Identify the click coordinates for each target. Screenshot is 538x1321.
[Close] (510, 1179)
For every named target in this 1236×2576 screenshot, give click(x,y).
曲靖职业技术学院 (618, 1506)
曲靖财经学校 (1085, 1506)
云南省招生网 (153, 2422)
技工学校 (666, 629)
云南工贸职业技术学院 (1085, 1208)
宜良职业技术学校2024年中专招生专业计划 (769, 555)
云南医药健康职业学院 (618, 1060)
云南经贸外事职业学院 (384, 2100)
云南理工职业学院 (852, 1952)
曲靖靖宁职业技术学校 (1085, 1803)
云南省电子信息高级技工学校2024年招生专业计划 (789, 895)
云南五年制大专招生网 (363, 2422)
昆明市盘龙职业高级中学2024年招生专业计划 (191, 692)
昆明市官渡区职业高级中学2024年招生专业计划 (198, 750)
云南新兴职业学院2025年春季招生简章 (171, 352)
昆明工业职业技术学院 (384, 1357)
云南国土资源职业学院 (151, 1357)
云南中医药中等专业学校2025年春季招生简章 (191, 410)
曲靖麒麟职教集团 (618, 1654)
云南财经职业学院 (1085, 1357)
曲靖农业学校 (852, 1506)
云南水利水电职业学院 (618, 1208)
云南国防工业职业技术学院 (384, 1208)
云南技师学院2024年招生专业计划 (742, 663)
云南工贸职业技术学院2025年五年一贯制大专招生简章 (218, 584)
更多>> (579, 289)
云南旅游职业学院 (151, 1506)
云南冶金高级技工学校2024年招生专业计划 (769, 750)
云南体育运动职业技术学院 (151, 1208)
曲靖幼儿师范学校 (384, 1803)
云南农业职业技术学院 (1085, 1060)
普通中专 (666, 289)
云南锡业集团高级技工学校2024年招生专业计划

■ ■ ■ ■ ■

* **INSTRUCTIONS FOR THE TASK**: Please give again only the lines from the start of the material through the line holding "云南水利水电职业学院 (618, 1208)", exactly as they are written.

* **EXERCISE RESULT**:
Identify the click coordinates for each target. Screenshot is 538x1321.
[Close] (510, 1179)
For every named target in this 1236×2576 screenshot, give click(x,y).
曲靖职业技术学院 (618, 1506)
曲靖财经学校 (1085, 1506)
云南省招生网 (153, 2422)
技工学校 (666, 629)
云南工贸职业技术学院 (1085, 1208)
宜良职业技术学校2024年中专招生专业计划 (769, 555)
云南医药健康职业学院 (618, 1060)
云南经贸外事职业学院 (384, 2100)
云南理工职业学院 (852, 1952)
曲靖靖宁职业技术学校 (1085, 1803)
云南省电子信息高级技工学校2024年招生专业计划 (789, 895)
云南五年制大专招生网 (363, 2422)
昆明市盘龙职业高级中学2024年招生专业计划 (191, 692)
昆明市官渡区职业高级中学2024年招生专业计划 (198, 750)
云南新兴职业学院2025年春季招生简章 (171, 352)
昆明工业职业技术学院 (384, 1357)
云南国土资源职业学院 (151, 1357)
云南中医药中等专业学校2025年春季招生简章 (191, 410)
曲靖麒麟职教集团 (618, 1654)
云南财经职业学院 (1085, 1357)
曲靖农业学校 (852, 1506)
云南水利水电职业学院 (618, 1208)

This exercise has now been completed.